I’ve presented at two different venues about HandlerSocket recently and the number one question that always arises is:
Considering how fast and awesome HandlerSocket is, it’s not seeing as rapid adoption as some might expect. I theorize that there are five reasons for this:
Up until the beginning of the year, HandlerSocket had a couple of bugs that a lot of people considered deal-breakers, and it’s not widely known that these issues have been fixed.
Lots of organizations simply use what is provided to them. This was the case with MyISAM in standard distributions of MySQL for the longest time; many people were on MyISAM simply because it was the default. Even today, many organizations using recent versions of MySQL 5.1 are not using the InnoDB plugin because it is not enabled by default! If people cannot be bothered to add a couple of lines to my.cnf to enable the InnoDB plugin, they certainly cannot be expected to build the HandlerSocket plugin from source.
This is being changed with Percona-Server. The HandlerSocket plugin is now included by default and it simply takes a couple of steps to set it up. Hopefully we’ll see HandlerSocket be included in other places in the MySQL community.
There are no real releases or release schedules that are easy to digest. There is active development, bugs are being fixed, and the documentation is improving, but that does not translate into people knowing that their bugs are fixed and there is new code available.
This is sort of a chicken-and-egg problem where people need to see use cases or endorsements of well-known companies in order to adopt a technology. Generally speaking, engineers are more inclined to remember a use case for a particular technology when it is well documented.

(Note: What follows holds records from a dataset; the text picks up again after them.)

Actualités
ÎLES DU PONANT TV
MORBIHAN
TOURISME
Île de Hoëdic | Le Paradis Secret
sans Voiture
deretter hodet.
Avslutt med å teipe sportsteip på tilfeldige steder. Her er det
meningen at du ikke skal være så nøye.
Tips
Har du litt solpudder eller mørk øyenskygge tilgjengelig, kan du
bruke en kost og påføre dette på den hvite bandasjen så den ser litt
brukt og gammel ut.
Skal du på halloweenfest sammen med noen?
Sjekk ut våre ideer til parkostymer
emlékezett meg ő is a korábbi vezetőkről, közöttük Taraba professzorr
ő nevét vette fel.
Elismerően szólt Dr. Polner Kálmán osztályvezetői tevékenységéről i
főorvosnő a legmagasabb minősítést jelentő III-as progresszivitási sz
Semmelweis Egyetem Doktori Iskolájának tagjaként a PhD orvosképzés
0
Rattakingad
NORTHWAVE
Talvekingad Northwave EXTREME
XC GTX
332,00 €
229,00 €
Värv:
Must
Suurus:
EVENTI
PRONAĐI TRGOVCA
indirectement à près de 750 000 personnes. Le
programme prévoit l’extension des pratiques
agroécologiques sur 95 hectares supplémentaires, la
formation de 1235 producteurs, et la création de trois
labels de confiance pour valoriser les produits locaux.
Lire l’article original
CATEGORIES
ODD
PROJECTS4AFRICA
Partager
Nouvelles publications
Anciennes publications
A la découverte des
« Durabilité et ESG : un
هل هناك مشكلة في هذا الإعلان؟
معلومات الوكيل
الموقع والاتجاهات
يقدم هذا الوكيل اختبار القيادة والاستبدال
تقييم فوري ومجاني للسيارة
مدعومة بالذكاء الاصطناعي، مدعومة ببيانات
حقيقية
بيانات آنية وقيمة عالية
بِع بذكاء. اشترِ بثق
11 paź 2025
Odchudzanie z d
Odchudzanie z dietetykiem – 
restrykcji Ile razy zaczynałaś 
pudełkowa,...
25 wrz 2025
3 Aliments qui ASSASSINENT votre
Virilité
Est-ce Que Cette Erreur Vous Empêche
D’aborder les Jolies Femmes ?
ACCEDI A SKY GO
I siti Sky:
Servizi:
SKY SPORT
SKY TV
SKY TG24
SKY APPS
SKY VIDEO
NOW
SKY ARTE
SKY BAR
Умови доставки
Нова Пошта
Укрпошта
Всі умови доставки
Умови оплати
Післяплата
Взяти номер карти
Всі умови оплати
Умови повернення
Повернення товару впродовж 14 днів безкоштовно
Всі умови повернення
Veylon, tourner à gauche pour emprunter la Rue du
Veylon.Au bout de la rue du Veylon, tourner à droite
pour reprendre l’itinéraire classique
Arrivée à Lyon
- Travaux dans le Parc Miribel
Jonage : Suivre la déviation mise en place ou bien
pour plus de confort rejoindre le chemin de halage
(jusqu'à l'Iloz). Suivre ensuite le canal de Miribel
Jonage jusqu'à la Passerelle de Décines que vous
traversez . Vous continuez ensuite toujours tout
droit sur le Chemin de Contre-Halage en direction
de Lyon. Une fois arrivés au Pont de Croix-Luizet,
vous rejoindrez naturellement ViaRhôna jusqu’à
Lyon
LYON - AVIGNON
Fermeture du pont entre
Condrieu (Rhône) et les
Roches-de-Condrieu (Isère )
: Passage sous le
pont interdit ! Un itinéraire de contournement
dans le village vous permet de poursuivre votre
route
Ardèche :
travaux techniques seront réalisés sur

Finally, the benchmarks are not thorough enough. Nobody has yet taken the time to show diverse workloads on a variety of data sets. The existing work has focused almost entirely on primary-key-select workloads because that is where HandlerSocket truly shines; but people still want to know how the rest of the functionality performs. Also, there is an inherent distrust of benchmarks when done only by parties who have an interest in the product; there needs to be a wide variety of benchmarks from an even wider variety of industries and companies.
Most of these “issues” will work themselves out naturally as HandlerSocket matures. More people will publish benchmarks and use cases. As companies upgrade their Percona-Server installations, HandlerSocket will become available and easily accessible to them. Finally, as the code matures and the community grows, we’ll see lots more third-party involvement with bug reports, feature requests, and patches. I see lots of interest in HandlerSocket and am tremendously optimistic about it’s future.